Do you have difficulty distinguishing this summer visitor from its resident cousin the Meadow Pipit? Then forget the guide book descriptions of stockier build, bolder breast markings narrowing to fine streaks on the flank, and lighter legs, as these are so hard to see in the field. Instead concentrate on habitat and spring song and behaviour. Once you’ve sussed these out it’s hard to miss a Tree Pipit at 50 metres, although still difficult to photograph one (one day I’ll get closer)!
The obvious habitat is recently felled or planted areas where a few tall trees remain. Look also on heathland or mosses with scattered trees, or woodland glades, especially with scattered birch. There must be plenty of open areas for the dispaly flight and some low ground cover as this is where they will nest.
A bird singing from a tree has a song that is hard to forget once heard a few times – rather Canary-like with a bit of a stutter and ending usually with a couple of strong double notes that carry over a distance. Males sing strongly on arrival in late April, diminish a little during nest building and laying but sing again afterwards, usually away from the nest.
What marks out the Tree Pipit once and for all is its delightful song during its “parachute” flight during May. A singing bird will suddenly rise into the sky then glide down on open wings to an adjacent tree or even the ground. It’s one of my favourite sights of the spring. However, just to make life difficult, Meadow Pipits parachute as well, but their song in flight is much less interesting and distinctive.
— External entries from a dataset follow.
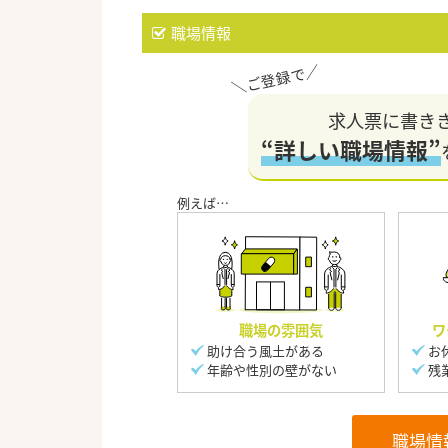
職場情報
求人票に書き
“詳しい職場情報”
職場の雰囲気
ワ
助け合う風土がある
お
年齢や性別の壁がない
残
職場情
After raising young in June and early July, the adults moult before leaving in September for tropical Africa.
Nationally this is a species that has suffered serious declines in numbers, and in 2009 was moved from the “amber” list to the “red list” of species of high conservation concern. In Cumbria numbers seem to have fallen sharply, but it is still a good county in which to find them. It is in fact a species that should benefit from the Forestry Commissions current programme to fell large areas of mature conifer forests and replant with native Oak and Birch. It was widely distributed and common over the central Lake District, but much scarcer on the outskirts of the county. But one site I visit near Bigland, on the Cartmel Peninsular, holds good numbers.
Numbers have diminished so much in recent years that observers are asked to submit all records of this red listed species.